My one reservation about Pro Tools, which I understand applies to all the other C-DAE programs except Logic Audio, is the absence of EQ automation. The omission of one of the basic requirements of radio programme mixing seems an extraordinary oversight. In Pro Tools' case you couldn't even activate/bypass preset EQ settings 'on the fly' since touching the display window during record or playback automatically halts the transport. The only alternative - setting up a pair of dedicated tracks for each EQ setting quickly leads to a shortage of (virtual) 'real estate' or screen space, especially since there is no user-settable window-sizing as found in Logic or graphics programs. As someone familiar with both Logic and Cubase I was seriously underwhelmed by the kludgy locator-memory setting process, and the absence of a cycle option worthy the name.

Conclusions - the red leader

Being as committed a hi-teccy as anyone, I have a sense that the brotherhood will feel I've betrayed the cause of digits by 'crossing the tracks' - if you'll allow the phrase. 'You should,' I hear them say, 'you should have wrestled to remain true to your digital aspirations.' Indeed. I don't deny it. But let's be candid, one generation of tape isn't the quality issue in broadcasting that it would be for a CD. Once it's gone back into the digital domain and acquired that subtle sharpness that A-D quantisation brings I would defy anyone to tell the difference over the air.

Having reviewed the options and followed the path I did, I feel certain that my compromise produced the best result I could have obtained.
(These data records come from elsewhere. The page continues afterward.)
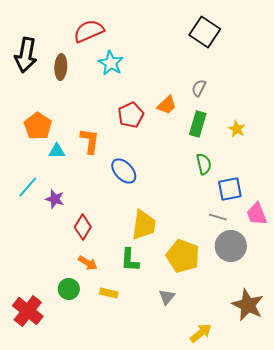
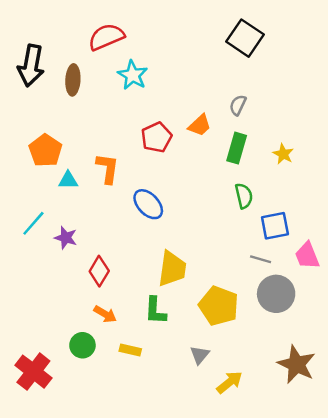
yellow arrow: (201, 333) -> (229, 382), moved

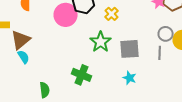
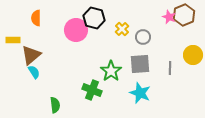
gray circle: (166, 34) -> (143, 37), moved
green star: (101, 42) -> (111, 71), moved
cyan star: (130, 78) -> (140, 93), size x1.5

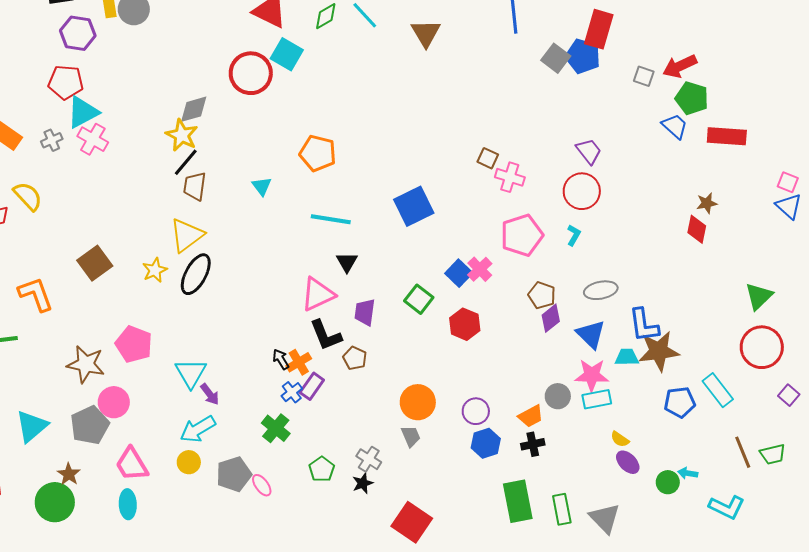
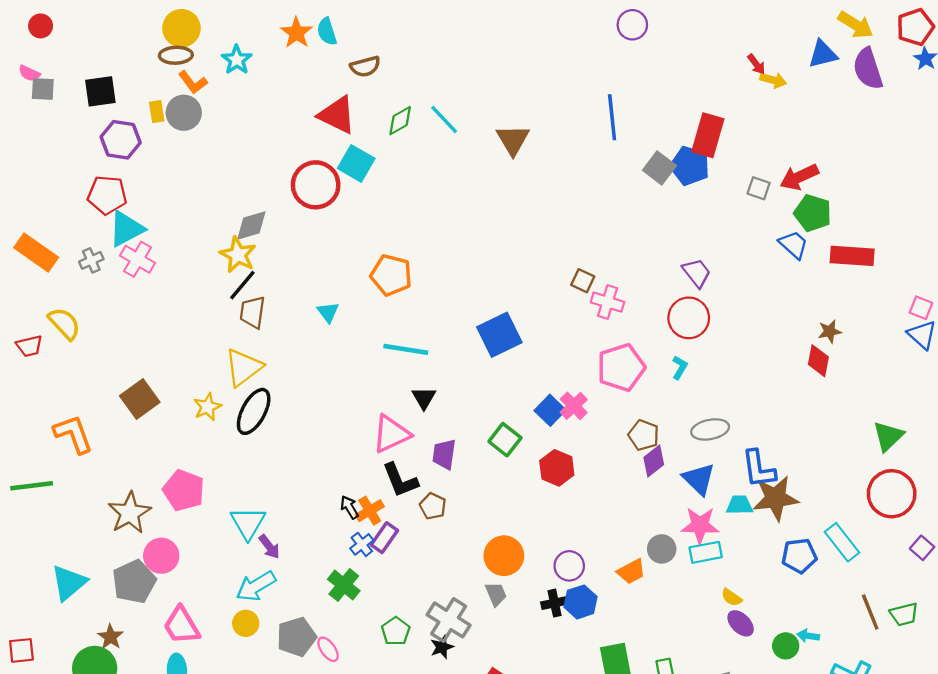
brown star: (86, 364) -> (130, 513), turned 30
black cross: (533, 444) -> (555, 603), moved
gray cross: (369, 459) -> (449, 620), size x1.5

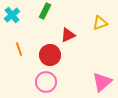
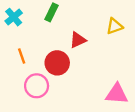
pink circle: (46, 82) -> (37, 86), moved
pink triangle: (102, 82) -> (117, 94), turned 45

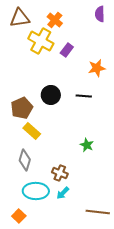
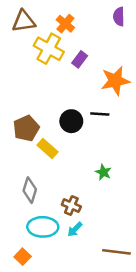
orange star: (97, 68) -> (115, 81), size x1.4
black circle: (51, 95) -> (71, 121), moved
yellow rectangle: (32, 131) -> (48, 148), moved

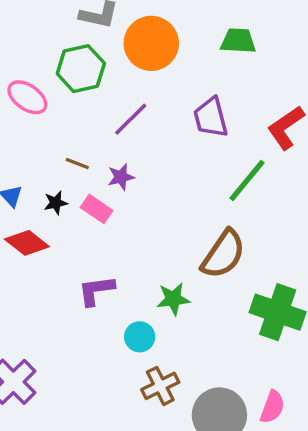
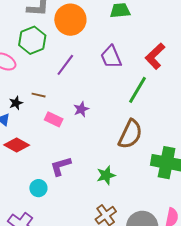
purple star: (121, 177) -> (81, 109), moved
black star: (56, 203) -> (16, 103), moved
green star: (173, 299) -> (106, 175), moved
cyan circle: (140, 337) -> (38, 188), moved

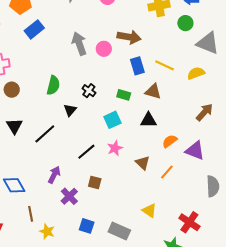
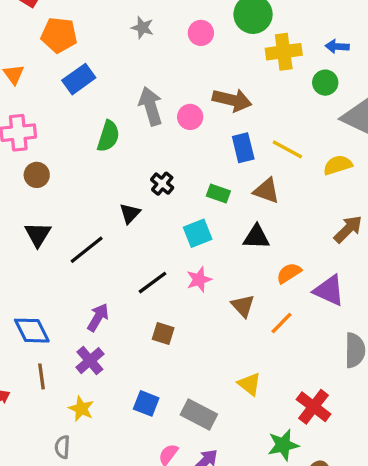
green semicircle: (53, 85) -> (108, 136), moved
purple cross: (69, 196) -> (90, 361), moved
brown line: (31, 214) -> (42, 376), moved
Certainly I should have liked to have done the entire post-production on C-DAE but at this stage it didn't really appear practical. In a year's time, thanks to portable HD media, it probably will be. And by then, let's hope, I'll have other programmes to edit.

I am grateful to BBC SMs Philip Ashley, Ian Dyer, Liz Isherwood, Paul Newis and John Whitehall for taking considerable time to review the many options available.